Je me sens toute petite quand ensuite je viens ici vous parler des livres que j’ai aimés car mes billets, de littéraires, ils en ont peut-être la couleur des mots, mais de critiques il n’en est assurément rien, faute de talent en ce domaine et de savoir surtout. Je ne suis qu’un pèlerin autodidacte qui puise dans un labyrinthe infini les lumières plus ou moins vives que j’arrive à saisir et qui ressent le besoin de les faire partager, à travers le filtre de ma personnalité. Car ce qui m’importe ici, sur ce blog, ce n’est pas tant le livre, art sacralisé par certains qui taillent à la serpette tous ceux qui n’entrent pas dans le pinacle à leurs yeux, à raison parfois ceci dit, mais bien comment le livre, parmi tant d’autres sources, peut permettre de faire coïncider nos vies avec nos aspirations profondes.  Comment, ce qui vient d’ailleurs, d’en-Haut, des autres, peut transcender notre propre chemin pour le rendre plus noble, plus beau, plus vivable, plus vivant, en un mot : engagé. Engagé, au sens bernanosien du terme, en y mettant son corps et son âme, en osant et se risquant pour l’éternité.

Les livres que je chronique sont de qualité inégale sur un plan strictement littéraire, y compris sur le fond parfois, et il est même probable que le livre en lui-même diffère, à la lecture que vous en ferez, de la façon dont j’ai pu en parler. Car ce qui m’importe c’est ce que le livre, ou l’artiste, suscite en moi sur notre condition humaine. J’emploie ce terme à escient, suite à la lecture d’un magistral article que Romain Deblüe a consacré à André Malraux dans la revue Zone Critique et qui rappelle que la condition humaine est avant tout une condition métaphysique où l’homme ne cesse de trouver ou inventer en lui-même (au sens de rencontrer) la vie et la voie vers l’éternité. Certains auteurs nous laissent un arrière-goût de défaite mais d’autres nous font avancer vers la victoire.

C’est cette humanité qui ne cesse de vouloir être sauvée qui me touche profondément et il y bon d’y puiser pour tracer nos propres sillons. Tous les livres ne nous font pas vivre une expérience intérieure profonde mais beaucoup sont source d’identification, de rêves, de voyages, d’aventures, de culture et d’expérience qui sont autant d’occasion d’enrichir sa vie intérieure pour s’autoriser à être, à son tour.

Dans ce billet, je vais vous présenter rapidement mes dernières lectures, sous forme de catalogue lapidaire, mais elles ont toutes en commun d’être non seulement de formidables récits, mais également d’intenses aventures humaines.  Dernier point commun, et non le moindre, ces livres sont de vrais plaisirs de lecture et que des auteurs que je lis pour la première fois : je n’en revends aucun, je les garde tous.

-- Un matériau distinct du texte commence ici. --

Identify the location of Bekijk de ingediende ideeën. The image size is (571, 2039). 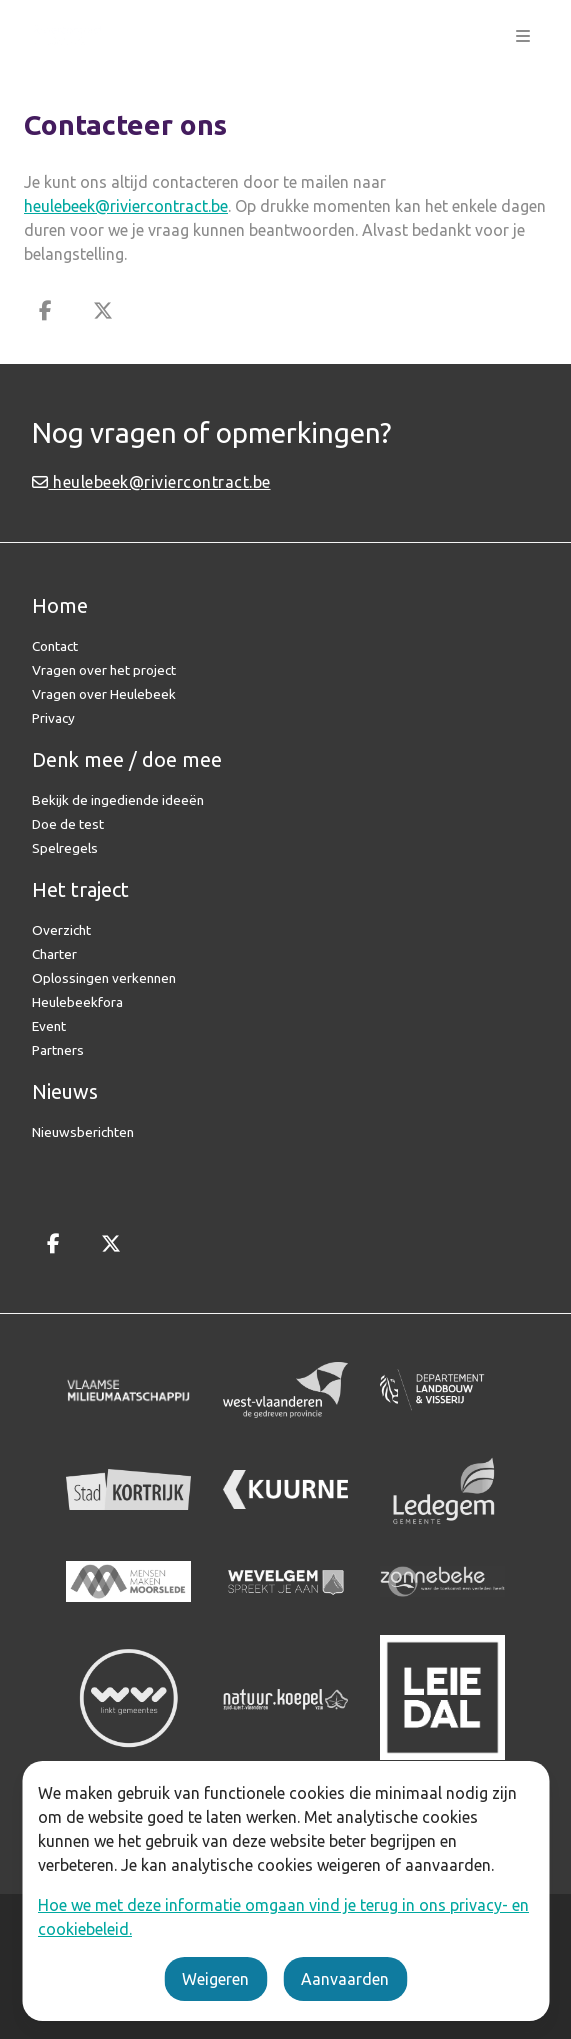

Les livres de Yves Ravey, ce sont avant tout une atmosphère : des rapports sociaux qui se désagrègent, une petite ville de province, une ambiance de lourdeur et d’ennui qui tient pourtant en haleine, une tension dans la simplicité, des personnages qui suscitent une forme d’empathie. Vous en fermez un et vous avez tout de suite envie d’en lire un autre pour retrouver cette ambiance particulière qui nous fait dire : ah oui, c’est du Yves Ravey.

Dans le même état d’esprit, le premier roman de Laurent Petitmangin « Ce qu’il faut de la nuit » est aussi une petite merveille. Un père, veuf, ouvrier dans le nord de la France, élève ses deux fils qui grandissent et font des choix qui susciteront de la fierté ou de la colère. C’est l’histoire d’un père tout simplement qui aime ses fils et ne sait pas toujours comment faire dans un monde où les codes le dépassent, surtout quand le drame arrive. Derrière l’écorce et la simplicité, il y a un cœur qui saigne et nous fait part de ses désarrois, de ses questionnements, et c’est un petit bijou d’humanité qui nous est offert.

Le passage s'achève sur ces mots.